Cantora, compositora e guitarrista, Joana Almeirante é um dos nomes mais promissores da nova música portuguesa. Formada em guitarra jazz e presença habitual na banda de Miguel Araújo, foi conquistando o público com temas como Bem Me Quer, Mera Ilusão e, sobretudo, Dois Corações Partidos, a canção que marcou um ponto de viragem na sua carreira. Agora, numa fase em que assume sentir-se mais próxima do que nunca da artista que quer ser, prepara-se para subir ao palco do MEO Marés e fala ao The Glitter Dream sobre o crescimento, os sonhos que ainda quer concretizar e a importância de fazer música que a represente verdadeiramente.
Que momento do teu percurso artístico sentes que foi uma viragem?
Acho que o momento mais marcante da minha carreira até agora foi, sem dúvida, o lançamento da canção Dois Corações Partidos. Sinto que foi essa música que me permitiu chegar a um público muito maior e comecei a sentir um reconhecimento mais notório e palpável. Foi um ponto de viragem muito importante para mim.
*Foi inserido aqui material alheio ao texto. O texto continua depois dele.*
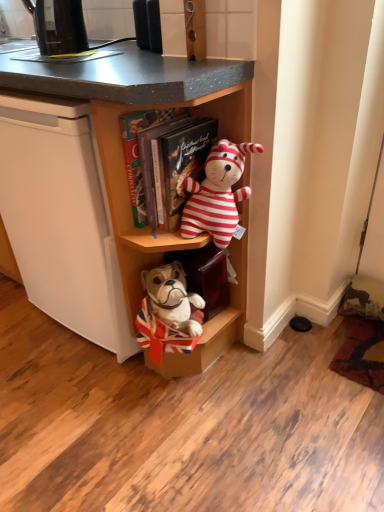 Question: Is striped plush toy at center thinner than wooden cabinet at center?

Choices:
 (A) yes
 (B) no

Answer: (A)

Question: Does striped plush toy at center have a greater height compared to wooden cabinet at center?

Choices:
 (A) yes
 (B) no

Answer: (B)

Question: Is striped plush toy at center facing away from wooden cabinet at center?

Choices:
 (A) no
 (B) yes

Answer: (B)

Question: Is striped plush toy at center at the left side of wooden cabinet at center?

Choices:
 (A) yes
 (B) no

Answer: (B)

Question: Is striped plush toy at center wider than wooden cabinet at center?

Choices:
 (A) yes
 (B) no

Answer: (B)

Question: Visually, is wooden bookshelf at center positioned to the left or to the right of black plastic kettle at upper left?

Choices:
 (A) right
 (B) left

Answer: (A)

Question: Is point (223, 130) positioned closer to the camera than point (61, 20)?

Choices:
 (A) farther
 (B) closer

Answer: (B)

Question: Looking at the image, does wooden bookshelf at center seem bigger or smaller compared to black plastic kettle at upper left?

Choices:
 (A) big
 (B) small

Answer: (A)

Question: From their relative heights in the image, would you say wooden bookshelf at center is taller or shorter than black plastic kettle at upper left?

Choices:
 (A) short
 (B) tall

Answer: (B)

Question: From the image's perspective, is black plastic kettle at upper left above or below wooden cabinet at center?

Choices:
 (A) above
 (B) below

Answer: (A)

Question: From their relative heights in the image, would you say black plastic kettle at upper left is taller or shorter than wooden cabinet at center?

Choices:
 (A) tall
 (B) short

Answer: (B)

Question: Considering the relative positions of black plastic kettle at upper left and wooden cabinet at center in the image provided, is black plastic kettle at upper left to the left or to the right of wooden cabinet at center?

Choices:
 (A) left
 (B) right

Answer: (A)

Question: Choose the correct answer: Is black plastic kettle at upper left inside wooden cabinet at center or outside it?

Choices:
 (A) outside
 (B) inside

Answer: (A)

Question: Looking at their shapes, would you say striped plush toy at center is wider or thinner than black plastic kettle at upper left?

Choices:
 (A) wide
 (B) thin

Answer: (A)

Question: Is striped plush toy at center bigger or smaller than black plastic kettle at upper left?

Choices:
 (A) small
 (B) big

Answer: (B) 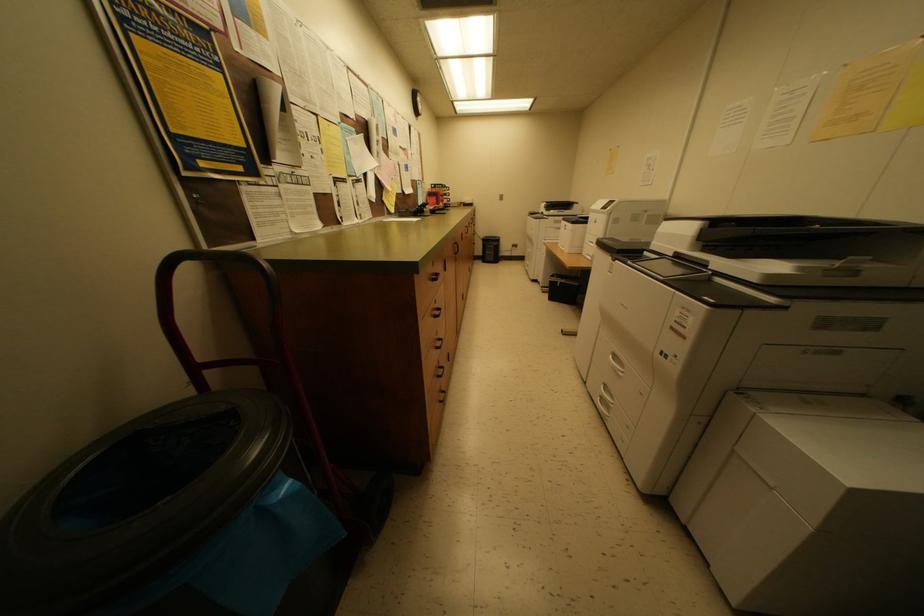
Esta noite sobes ao palco do MEO Marés. Que expectativa tens?
Aprendi a não criar grandes expectativas, porque cada concerto tem uma energia e uma magia diferente. Mas confesso que estou muito entusiasmada com este concerto, o Meo Marés é um festival incrível, com um público muito receptivo e cheio de energia. Por isso, acredito que vai ser um concerto muito especial para mim!
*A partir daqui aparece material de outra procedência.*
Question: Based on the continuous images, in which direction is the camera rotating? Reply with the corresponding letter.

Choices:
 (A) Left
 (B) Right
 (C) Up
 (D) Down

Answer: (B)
O que aprendeste sobre ti mesma a atuar que não terias aprendido só a cantar, ou vice-versa?
Acho que o palco me ensinou muitas coisas que nunca se aprendem na teoria. Ensinou-me a conquistar o público, seja através da minha performance, seja através das minhas canções. Aprendi a comunicar de forma a que as pessoas sintam que fazem parte do concerto e vivam aquele momento comigo. Acima de tudo, aprendi a tornar-me verdadeiramente artista, e isso é algo que só se conquista com muita estrada!
Como está a correr esta fase da tua carreira e o que esperas dela nos próximos tempos?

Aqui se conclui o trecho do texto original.